### Modeling of Cluster Distributions

The objectives of this demo are to 1) introduce the four goals that we would like to achieve by developing this cluster counting module, 2) explain the algorithms for each goal, and 3) demonstrate the procedures to achieve each goal with examples. This report includes five parts as below.

1. Introduction
2. Goal One - Identify Distinct Clusters (understand the lattice/structure)
3. Goal Two - Count Clusters
4. Goal Three - Generate Random Structures With/Without Rules
5. Goal Four - Titrate Clusters

### Introduction

The reactivity of meterials always depends on the distribution of important groups of atoms. Here we will refer the important groups of atoms as clusters. Given the bulk material property, such as the element ratio, we want to compute the distributions of the clusters in order to quantitatively understand the reactivity. The ultimate goal of this cluster counting module is to statistically compute the cluster distributions for different conditions, such as different crystal structures, different rules for atom locations, and different counting and titration priorities. This ultimate goal can be further divided into four specific goals. First, given a crystal structure, we want to understand the lattice and be able to identify distinct clusters. Next, we want to be able to count different type of clusters given a structure configuration (which specifies the atom type at each site).

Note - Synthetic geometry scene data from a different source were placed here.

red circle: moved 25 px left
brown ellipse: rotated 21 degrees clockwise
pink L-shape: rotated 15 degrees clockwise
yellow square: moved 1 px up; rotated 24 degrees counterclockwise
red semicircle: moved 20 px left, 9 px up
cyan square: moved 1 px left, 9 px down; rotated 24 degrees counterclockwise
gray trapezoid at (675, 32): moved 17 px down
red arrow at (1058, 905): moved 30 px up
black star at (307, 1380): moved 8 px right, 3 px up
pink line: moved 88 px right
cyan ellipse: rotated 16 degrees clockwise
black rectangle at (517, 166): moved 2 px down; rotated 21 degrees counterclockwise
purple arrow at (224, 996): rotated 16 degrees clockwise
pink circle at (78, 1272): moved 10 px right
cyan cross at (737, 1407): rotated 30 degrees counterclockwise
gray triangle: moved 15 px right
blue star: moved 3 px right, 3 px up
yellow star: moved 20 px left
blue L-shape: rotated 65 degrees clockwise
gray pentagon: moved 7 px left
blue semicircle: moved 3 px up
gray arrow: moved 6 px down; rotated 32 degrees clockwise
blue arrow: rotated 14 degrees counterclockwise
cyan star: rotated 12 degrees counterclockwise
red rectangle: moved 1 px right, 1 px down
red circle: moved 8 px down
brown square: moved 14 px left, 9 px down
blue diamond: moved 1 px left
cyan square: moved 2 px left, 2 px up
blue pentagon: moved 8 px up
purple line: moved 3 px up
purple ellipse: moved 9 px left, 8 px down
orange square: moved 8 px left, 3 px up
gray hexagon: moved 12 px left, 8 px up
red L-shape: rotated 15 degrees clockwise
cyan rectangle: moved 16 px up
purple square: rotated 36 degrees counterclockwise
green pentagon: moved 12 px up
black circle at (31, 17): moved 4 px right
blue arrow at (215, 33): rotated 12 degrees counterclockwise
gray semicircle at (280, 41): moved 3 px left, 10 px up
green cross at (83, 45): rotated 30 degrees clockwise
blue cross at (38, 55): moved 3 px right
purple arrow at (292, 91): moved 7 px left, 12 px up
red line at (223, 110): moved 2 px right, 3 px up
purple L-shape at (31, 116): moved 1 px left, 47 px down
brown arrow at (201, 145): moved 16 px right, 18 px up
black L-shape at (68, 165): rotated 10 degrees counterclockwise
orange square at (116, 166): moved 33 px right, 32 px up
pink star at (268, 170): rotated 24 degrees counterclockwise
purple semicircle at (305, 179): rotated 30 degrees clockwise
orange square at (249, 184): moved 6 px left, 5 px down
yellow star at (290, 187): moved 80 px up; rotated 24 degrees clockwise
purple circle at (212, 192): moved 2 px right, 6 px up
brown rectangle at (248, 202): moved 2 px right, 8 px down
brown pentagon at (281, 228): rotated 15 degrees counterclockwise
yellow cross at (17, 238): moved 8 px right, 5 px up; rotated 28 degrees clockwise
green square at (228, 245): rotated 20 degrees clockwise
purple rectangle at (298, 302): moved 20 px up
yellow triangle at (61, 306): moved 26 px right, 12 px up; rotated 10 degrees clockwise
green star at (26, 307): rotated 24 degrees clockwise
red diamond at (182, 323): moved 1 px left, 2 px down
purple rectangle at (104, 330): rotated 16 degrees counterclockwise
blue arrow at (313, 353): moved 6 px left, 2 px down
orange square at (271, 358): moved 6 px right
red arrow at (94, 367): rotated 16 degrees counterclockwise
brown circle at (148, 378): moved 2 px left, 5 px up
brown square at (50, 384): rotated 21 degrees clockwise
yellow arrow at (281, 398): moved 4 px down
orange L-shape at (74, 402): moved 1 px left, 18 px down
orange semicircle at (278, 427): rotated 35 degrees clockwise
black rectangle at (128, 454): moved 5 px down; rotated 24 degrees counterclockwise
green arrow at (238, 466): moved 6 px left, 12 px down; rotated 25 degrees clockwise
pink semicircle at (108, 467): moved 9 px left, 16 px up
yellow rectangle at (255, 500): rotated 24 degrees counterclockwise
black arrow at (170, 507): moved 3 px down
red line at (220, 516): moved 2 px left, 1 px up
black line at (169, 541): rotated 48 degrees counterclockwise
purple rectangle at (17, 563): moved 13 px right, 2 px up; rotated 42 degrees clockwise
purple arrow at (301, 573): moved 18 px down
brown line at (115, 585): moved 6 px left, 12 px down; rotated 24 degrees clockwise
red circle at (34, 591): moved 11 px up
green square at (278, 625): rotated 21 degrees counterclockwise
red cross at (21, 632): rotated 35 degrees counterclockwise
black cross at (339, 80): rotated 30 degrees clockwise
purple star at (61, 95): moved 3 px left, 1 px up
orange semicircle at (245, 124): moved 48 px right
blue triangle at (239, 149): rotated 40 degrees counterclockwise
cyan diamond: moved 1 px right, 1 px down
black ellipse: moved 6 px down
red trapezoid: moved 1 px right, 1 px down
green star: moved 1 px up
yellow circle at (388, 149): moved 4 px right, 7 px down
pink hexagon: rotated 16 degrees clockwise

Thirdly, we would like to generate randome structure configurations for any given element ratio. Last, we want to titrate clusters one by one to avoid double counting clusters that share sites with each other. 

### Goal One - Identify Distinct Clusters (understand the lattice/structure)

Algorithm 

To understand the distribution of clusters, we first need to distinguish between different clusters. Clusters differ from each other based on atom distances and symmetries. 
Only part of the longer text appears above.